#### [Task description]
Somewhere in the records below is a line containing "Окраска цистерны". Copy that line and everything after it through the end, unchanged.
--
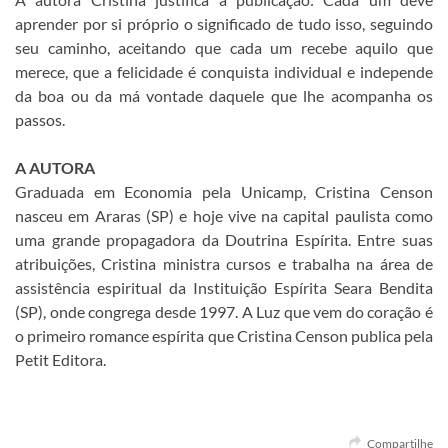
aprender por si próprio o significado de tudo isso, seguindo
seu caminho, aceitando que cada um recebe aquilo que
merece, que a felicidade é conquista individual e independe
da boa ou da má vontade daquele que lhe acompanha os
passos.
A AUTORA
Graduada em Economia pela Unicamp, Cristina Censon
nasceu em Araras (SP) e hoje vive na capital paulista como
uma grande propagadora da Doutrina Espírita. Entre suas
atribuições, Cristina ministra cursos e trabalha na área de
assistência espiritual da Instituição Espírita Seara Bendita
(SP), onde congrega desde 1997. A Luz que vem do coração é
o primeiro romance espírita que Cristina Censon publica pela
Petit Editora.
Compartilhe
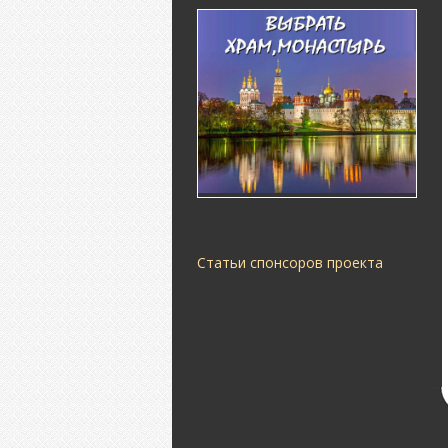
Статьи спонсоров проекта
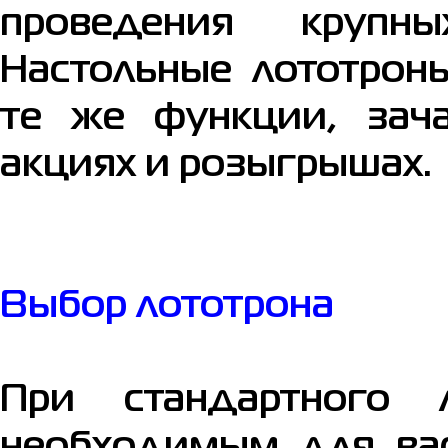
проведения крупн
Настольные лототрон
те же функции, зач
акциях и розыгрышах.
Выбор лототрона
При стандартного 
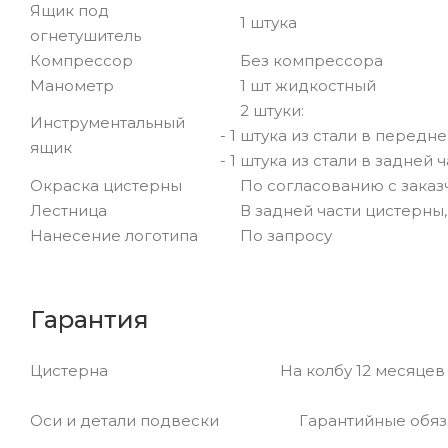
Ящик под
1 штука
огнетушитель
Компрессор
Без компрессора
Манометр
1 шт жидкостный
2 штуки:
Инструментальный
- 1 штука из стали в передн
ящик
- 1 штука из стали в задней
Окраска цистерны
По согласованию с заказ
Лестница
В задней части цистерны,
Нанесение логотипа
По запросу
Гарантия
Цистерна На колбу 12 месяцев или 10000
Оси и детали подвески Гарантийные обязател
--
#### [Answer to this problem]
Окраска цистерны
По согласованию с заказ
Лестница
В задней части цистерны,
Нанесение логотипа
По запросу
Гарантия
Цистерна На колбу 12 месяцев или 10000
Оси и детали подвески Гарантийные обязател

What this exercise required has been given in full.